The fiber that made Griffin bodies light enough to fly was not organic, yet it grew somehow. Little likelihood it would ever have evolved. Only man-created creatures had such materials. Man had created creatures who felt all the pain that natural creatures felt, but who did not have ten thousand years of history sustaining and guiding them in crisis. They did not have instincts developed over millennia. Their kind had no history. They could not say as the birds did: “When we were hatchlings, our parents taught us to fly to a better foraging ground when autumn came. It was not far away. Each century our people flew a little farther, for the continents were moving apart, slowly, slowly, making our winter foraging ground farther away. When it was a hundred miles farther, we flew it still, and when it was a thousand, we flew it still, and so we have flown north in summer and south in winter for thousands and thousands of miles over hundreds of thousands of years. Because we always have done it, we still do it!”

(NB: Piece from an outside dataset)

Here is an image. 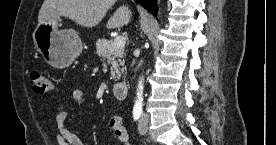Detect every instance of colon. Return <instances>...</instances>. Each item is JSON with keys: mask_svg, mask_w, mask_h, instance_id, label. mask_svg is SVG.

Only recently—in terms of Griffin years—had the Griffins been rearing young. They had no history to tell them how young should be reared. Griffins existed only because men had wanted to make legends come true. How could man teach a legendary animal to do something the legends had never described? Did the Phoenix fly south in the winter? Did the Griffin hibernate
? And why did men have to have legends at all? Wasn’t there enough wrong in this small, real world to keep them . . . us . . . busy?
Abasio yawned wearily. His head hurt. The task he and Xulai had been given was straightforward. Go, find the people who are willing to live in the seas, help them do it. Oh, but the complications: one small, stupidly courageous boy; one small girl with a strangeness about her; the two of them making an accidental pair who did not feel at all accidental, who felt, in fact, like a fated, perhaps doom-laden pair. Abasio was unutterably weary of the fated and doom-laden, and if anyone knew about fated lives, he did. Olly’s fated life. His own. Xulai’s. The babies’. And now Willum and Needly. A fated life always seemed to carry a fated threat with it. As if no being could be created without the accompaniment of a shadow. It was that, really, that bothered Xulai, though she refused to believe it and covered it up with pickiness. Precious Wind usually talked her out of it. Or he could, when he had the time and the energy.
The worst of it was that the pursuing shadow did not seem impersonal. The following things weren’t merely hunting meat. Their appetite was for a particular scent named . . . who? Was it him, Abasio? If so, why? Why would the appetite seek Needly? Surely Willum was not significant enough to warrant such pursuit. And if none of them, then perhaps Xulai? As she sometimes seemed to think.
If one only knew what form the shadow would take! Was it Ogre if on legs? Griffin if on wings? And if beneath the sea, some monster yet unseen? Or from beneath the earth, what? Or was it one thing, one terror that included them all, one horror that changed shape to fit the circumstance?
Whatever it was, it brought the Ogre feeling, a dark veil that had pursued him in fits and starts since they had faced those giants below Saltgosh, followed him up the valley, across the mountain, growing stronger whenever they had spied those campfires burning among the forests, those wraiths of ghost smoke dancing above the trees.